Structure and stability of crustacean lipovitellin: Influence of lipid content and composition

GARCIA CF; CUNNINGHAM M; SOULAGES JL; HERAS H; GARDA HA

COMPARATIVE BIOCHEMISTRY AND PHYSIOLOGY. PART B, BIOCHEMISTRY & MOLECULAR BIOLOGY.

ELSEVIER SCIENCE INC

Año: 2010 vol. 155 p. 126 - 131

1096-4959

Lipovitellin (LV) is essential in crustacean eggs for embryo viability and development. Two LV were isolated from eggs of Macrobrachium borellii. corresponding to early (LVe ) and late (LVl) embryo developing stages.

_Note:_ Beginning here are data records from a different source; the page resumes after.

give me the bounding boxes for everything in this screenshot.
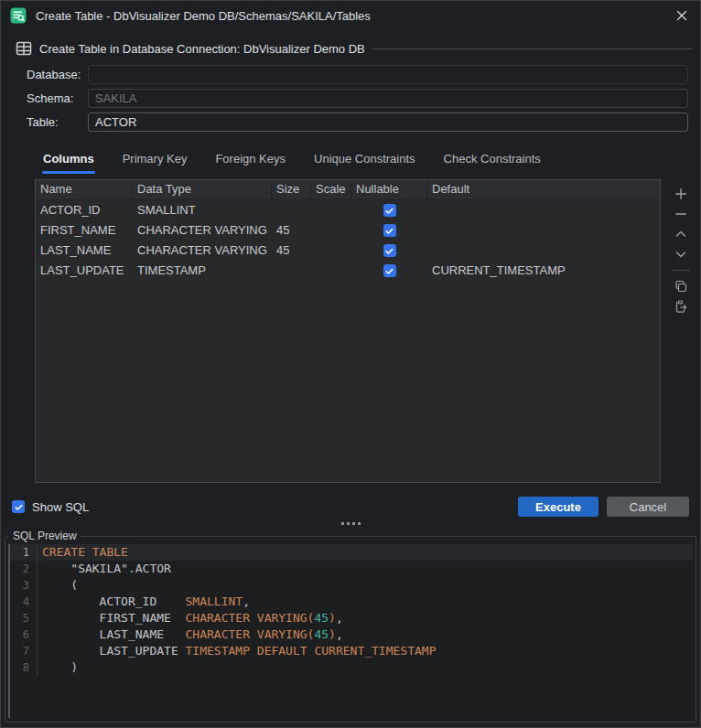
table-label: Table: [27,115,88,129]
nullable-checkbox[interactable] [383,244,396,257]
show-sql-checkbox[interactable]: Show SQL [12,500,89,514]
remove-row-icon[interactable] [672,204,690,224]
splitter-dot [352,522,355,525]
cell-data-type[interactable]: SMALLINT [133,200,272,220]
sql-token: , [336,627,343,641]
cell-name[interactable]: LAST_NAME [36,241,133,261]
cell-default[interactable] [427,200,660,220]
schema-value: SAKILA [95,91,137,105]
dbvisualizer-app-icon [10,7,27,24]
cell-nullable [351,200,427,220]
cell-scale[interactable] [311,261,351,281]
cell-default[interactable] [427,220,660,241]
cell-default[interactable]: CURRENT_TIMESTAMP [427,261,660,281]
table-row[interactable]: FIRST_NAMECHARACTER VARYING45 [36,220,660,241]
database-label: Database: [27,68,88,81]
line-number: 4 [10,594,38,610]
column-header-nullable[interactable]: Nullable [351,180,427,199]
execute-button[interactable]: Execute [518,497,599,517]
cell-size[interactable]: 45 [272,220,311,241]
columns-grid: NameData TypeSizeScaleNullableDefault AC… [35,179,661,483]
column-header-size[interactable]: Size [272,180,311,199]
toolbar-separator [672,270,690,271]
section-header: Create Table in Database Connection: DbV… [16,40,693,57]
table-row[interactable]: LAST_UPDATETIMESTAMPCURRENT_TIMESTAMP [36,261,660,281]
cell-nullable [351,220,427,241]
cell-scale[interactable] [311,200,351,220]
move-up-icon[interactable] [672,224,690,244]
table-input[interactable]: ACTOR [88,112,688,132]
cell-name[interactable]: ACTOR_ID [36,200,133,220]
sql-token: CHARACTER VARYING( [186,611,315,625]
sql-token: LAST_UPDATE [42,644,186,658]
grid-header-row: NameData TypeSizeScaleNullableDefault [36,180,660,200]
column-header-default[interactable]: Default [427,180,660,199]
tab-foreign-keys[interactable]: Foreign Keys [214,152,286,170]
table-row[interactable]: LAST_NAMECHARACTER VARYING45 [36,241,660,261]
table-form: Database:Schema:SAKILATable:ACTOR [27,65,688,136]
sql-code-text: ( [38,577,78,594]
add-row-icon[interactable] [672,184,690,204]
sql-code-text: ACTOR_ID SMALLINT, [38,594,250,610]
sql-token: 45 [314,611,329,625]
nullable-checkbox[interactable] [383,264,396,277]
copy-icon[interactable] [672,276,690,296]
tab-check-constraints[interactable]: Check Constraints [443,152,542,170]
sql-token: 45 [314,627,329,641]
tab-columns[interactable]: Columns [42,152,95,170]
create-table-dialog: Create Table - DbVisualizer Demo DB/Sche… [0,0,701,728]
dialog-title: Create Table - DbVisualizer Demo DB/Sche… [36,9,674,23]
cell-nullable [351,261,427,281]
cell-size[interactable] [272,261,311,281]
dialog-footer: Show SQL Execute Cancel [12,497,689,517]
sql-editor[interactable]: 1CREATE TABLE2 "SAKILA".ACTOR3 (4 ACTOR_… [8,544,693,718]
move-down-icon[interactable] [672,244,690,264]
paste-icon[interactable] [672,296,690,316]
sql-code-text: LAST_UPDATE TIMESTAMP DEFAULT CURRENT_TI… [38,643,436,659]
schema-input[interactable]: SAKILA [88,89,688,108]
sql-token: ) [329,611,336,625]
table-row[interactable]: ACTOR_IDSMALLINT [36,200,660,220]
cell-size[interactable] [272,200,311,220]
line-number: 6 [10,626,38,643]
cell-nullable [351,241,427,261]
cell-name[interactable]: FIRST_NAME [36,220,133,241]
cell-scale[interactable] [311,220,351,241]
sql-token: CHARACTER VARYING( [186,627,315,641]
close-icon[interactable] [674,8,689,23]
database-row: Database: [27,65,688,84]
sql-line: 4 ACTOR_ID SMALLINT, [10,594,693,610]
cancel-button[interactable]: Cancel [607,497,689,517]
nullable-checkbox[interactable] [383,204,396,217]
tab-primary-key[interactable]: Primary Key [122,152,189,170]
column-header-data-type[interactable]: Data Type [133,180,272,199]
sql-token: , [336,611,343,625]
cell-name[interactable]: LAST_UPDATE [36,261,133,281]
cell-scale[interactable] [311,241,351,261]
sql-token: , [243,594,250,608]
sql-preview-panel: SQL Preview 1CREATE TABLE2 "SAKILA".ACTO… [5,530,696,723]
sql-line: 2 "SAKILA".ACTOR [10,561,693,577]
column-header-scale[interactable]: Scale [311,180,351,199]
sql-line: 5 FIRST_NAME CHARACTER VARYING(45), [10,610,693,626]
sql-token: TIMESTAMP DEFAULT CURRENT_TIMESTAMP [186,644,437,658]
database-input[interactable] [88,65,688,84]
cell-default[interactable] [427,241,660,261]
section-rule [372,48,693,49]
line-number: 2 [10,561,38,577]
sql-token: "SAKILA".ACTOR [42,562,171,575]
cell-data-type[interactable]: CHARACTER VARYING [133,241,272,261]
cell-data-type[interactable]: CHARACTER VARYING [133,220,272,241]
column-header-name[interactable]: Name [36,180,133,199]
nullable-checkbox[interactable] [383,224,396,237]
splitter-handle[interactable] [1,517,700,530]
schema-row: Schema:SAKILA [27,89,688,108]
schema-label: Schema: [27,91,88,105]
cell-data-type[interactable]: TIMESTAMP [133,261,272,281]
sql-token: ) [329,627,336,641]
sql-token: FIRST_NAME [42,611,186,625]
sql-token: LAST_NAME [42,627,186,641]
cell-size[interactable]: 45 [272,241,311,261]
tab-unique-constraints[interactable]: Unique Constraints [313,152,416,170]
sql-token: ( [42,578,78,592]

They differ in lipid composition but not in lipid/protein ratio or apoprotein composition. Structural information was obtained by fluorescence spectroscopy, far-UV circular dichroism, partial trypsinolysis and electron microscopy applied to LVe and LVl and two partially delipidated forms of LVe generated by phospholipase A2 (LVp) or Triton X-100 (LVt) treatment. All LV forms contained two apoprotein subunits of 94 and 112 kDa, being the 112 kDa subunit more accessible to trypsinolysis in all. Only in LVp, different cleavage sites appeared. Secondary structure was similar in LVe and LVl, but LVp and LVt showed a small increase in β-sheet at expense of α-helix. Electron microscopy revealed a spheroidal morphology in all LV and a decreased size in LVp. Delipidated LVs were more resistant to denaturation with guanidinium-HCl. Acrylamide quenching of tryptophan fluorescence was more efficient in delipidated LVs, probably due to apolipoprotein rearrangement, as reinforced by fluorescence anisotropy. It is concluded that LV stability, shape, and apoprotein conformation is not largely affected by the changes in lipid composition that take place during embryogenesis.